Alice smiled. ‘I’m divorced. I was married at twenty-two, and split up three years later. My husband was a smooth-talking con-man who wanted me to support him.’

‘You walked out?’

‘No. He found somebody who would. I was devastated, for a while. His burning ambition was to be idle. He saw idleness as the greatest virtue.’

‘You make my blood run cold.’

‘I haven’t had anything to do with any man since. I even stopped seeing my father. My mother was dead, so it wasn’t too difficult. He wanted me to go and live with him, because he’d retired from the bank. But I had my own flat: my husband was so idle he hadn’t even signed the lease.’

We sat with plates on our knees. ‘I’m really interested in what you’re saying. Your fine and subtle face has an expression which shows you’re at peace with yourself. To someone like me, who has a passion for work, to the extent that I’ve not had much to do with women in my life — nor men either, come to that — you’re the most attractive and fascinating person I’ve met. I’d like to get to know you.’

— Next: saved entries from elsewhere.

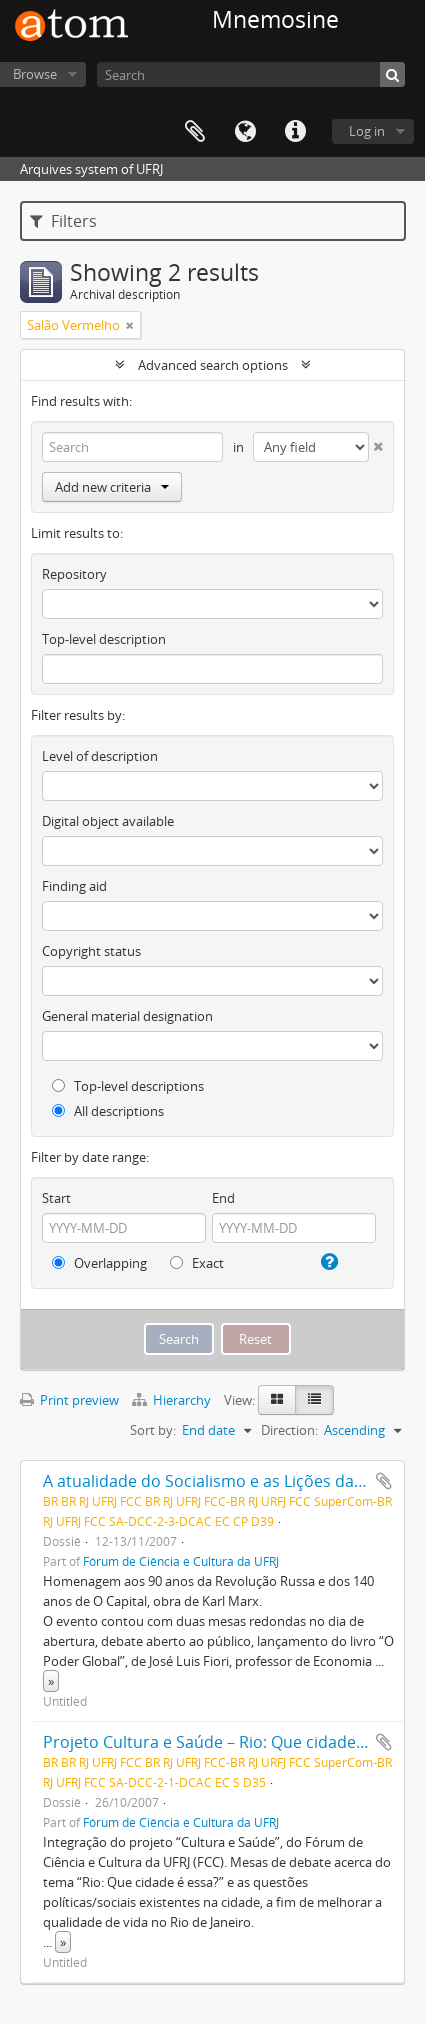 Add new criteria (112, 487)
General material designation (127, 1016)
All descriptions (108, 1111)
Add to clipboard (384, 1481)
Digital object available (108, 821)
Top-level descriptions (128, 1086)
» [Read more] (51, 1681)
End (223, 1198)
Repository (74, 574)
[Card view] (277, 1400)
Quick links (295, 132)
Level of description (100, 756)
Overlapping (99, 1263)
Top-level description (104, 639)
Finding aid (74, 886)
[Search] (251, 74)
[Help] (328, 1262)
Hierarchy (173, 1400)
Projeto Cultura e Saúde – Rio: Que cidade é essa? (228, 1742)
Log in (367, 131)
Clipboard (195, 132)
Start (56, 1198)
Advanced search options (213, 365)
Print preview (69, 1400)
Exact (197, 1263)
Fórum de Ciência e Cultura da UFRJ (181, 1561)
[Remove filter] (130, 325)
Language (245, 132)
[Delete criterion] (376, 442)
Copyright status (91, 951)
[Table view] (314, 1400)
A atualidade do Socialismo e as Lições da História (230, 1481)
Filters (63, 221)
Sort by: (153, 1430)
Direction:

‘You may not find as much as you expect.’

I held a piece of meat close to her mouth.

‘No thank you.’

‘Let me be the judge of that,’ I said earnestly.

‘I’m up here to work.’ She sipped her wine. ‘And I’m dead tired.’

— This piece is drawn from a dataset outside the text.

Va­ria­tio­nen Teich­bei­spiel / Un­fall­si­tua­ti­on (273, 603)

‘I think you misjudge me.’ I clinked her glass, and took a long swallow. ‘I’ve been sexually impotent since I was fifteen. All I do, when I can, and I don’t very often, is sleep with women, just for love and comfort. None of them have yet been able to induce me to have proper sexual intercourse.’

I’d used that ruse a couple of times before, yet I regretted trying it with Alice because it should have been possible to get her into bed by normal diplomatic methods. I was inveigled into such a statement because her claim not to have made love with a man for what must have been at least ten years struck me as an even bigger lie. The fact that I fell for it was my second mistake that night. Maybe I was tired as well. Or perhaps I hadn’t gone far enough and should cap it with a third lie by telling her I was queer.

‘We’ll be here for a few days,’ she said, ‘but I don’t think I’ll have time to take you on.’

Matthew Coppice gazed as if he envied me being so close to her. Well, I couldn’t share her with him and that was a fact. I’d have to call off my campaign and make a real effort the following day. There was a time for everything, and in this case it wasn’t now, but she didn’t know how right she was when she gave me a lovely goodnight smile and said: ‘See you at breakfast!’

Moggerhanger looked from his hugger-mugger game of cards with Lanthorn. ‘Being difficult, is she? The thing is, Michael, you don’t have the art of courtship. Nobody does, these days. But it’ll cost you a pony or two in flowers with her. And why not? It feels all the better when you get there.’